=== PROBLEM STATEMENT ===
The answer must consist solely of the line that contains "Given the image: Detect" and all subsequent lines of the data, each reproduced exactly.

··· RECORDS SHOWN ···

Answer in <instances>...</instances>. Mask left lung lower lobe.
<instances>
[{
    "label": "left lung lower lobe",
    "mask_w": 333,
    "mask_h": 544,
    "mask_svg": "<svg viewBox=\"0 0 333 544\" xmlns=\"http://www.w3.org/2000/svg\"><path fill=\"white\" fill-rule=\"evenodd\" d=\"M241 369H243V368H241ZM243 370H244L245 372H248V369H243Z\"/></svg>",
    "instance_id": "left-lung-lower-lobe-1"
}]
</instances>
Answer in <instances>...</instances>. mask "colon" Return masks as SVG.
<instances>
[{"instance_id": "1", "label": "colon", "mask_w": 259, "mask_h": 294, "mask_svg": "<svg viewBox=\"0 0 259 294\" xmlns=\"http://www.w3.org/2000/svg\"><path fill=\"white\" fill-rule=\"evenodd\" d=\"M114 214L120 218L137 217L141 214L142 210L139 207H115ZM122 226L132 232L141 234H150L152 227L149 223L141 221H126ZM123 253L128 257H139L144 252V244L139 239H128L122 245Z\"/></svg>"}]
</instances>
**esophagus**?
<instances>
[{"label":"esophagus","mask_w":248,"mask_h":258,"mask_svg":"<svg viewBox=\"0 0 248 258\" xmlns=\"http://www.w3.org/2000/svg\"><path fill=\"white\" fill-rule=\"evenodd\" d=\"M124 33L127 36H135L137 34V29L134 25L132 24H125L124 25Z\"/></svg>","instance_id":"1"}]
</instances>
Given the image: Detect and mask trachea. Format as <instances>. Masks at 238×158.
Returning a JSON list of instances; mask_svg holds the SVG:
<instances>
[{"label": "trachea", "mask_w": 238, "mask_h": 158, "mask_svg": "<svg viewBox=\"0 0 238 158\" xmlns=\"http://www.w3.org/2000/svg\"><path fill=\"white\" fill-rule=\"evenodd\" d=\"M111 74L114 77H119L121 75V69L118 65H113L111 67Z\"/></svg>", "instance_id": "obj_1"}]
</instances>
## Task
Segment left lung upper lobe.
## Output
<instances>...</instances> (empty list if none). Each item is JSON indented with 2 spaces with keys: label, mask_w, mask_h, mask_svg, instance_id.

···

=== SOLUTION TO THE PROBLEM ===
Given the image: Detect and mask trachea. Format as <instances>. Masks at 238×158.
Returning a JSON list of instances; mask_svg holds the SVG:
<instances>
[{"label": "trachea", "mask_w": 238, "mask_h": 158, "mask_svg": "<svg viewBox=\"0 0 238 158\" xmlns=\"http://www.w3.org/2000/svg\"><path fill=\"white\" fill-rule=\"evenodd\" d=\"M111 74L114 77H119L121 75V69L118 65H113L111 67Z\"/></svg>", "instance_id": "obj_1"}]
</instances>
## Task
Segment left lung upper lobe.
## Output
<instances>...</instances> (empty list if none). Each item is JSON indented with 2 spaces with keys: label, mask_w, mask_h, mask_svg, instance_id.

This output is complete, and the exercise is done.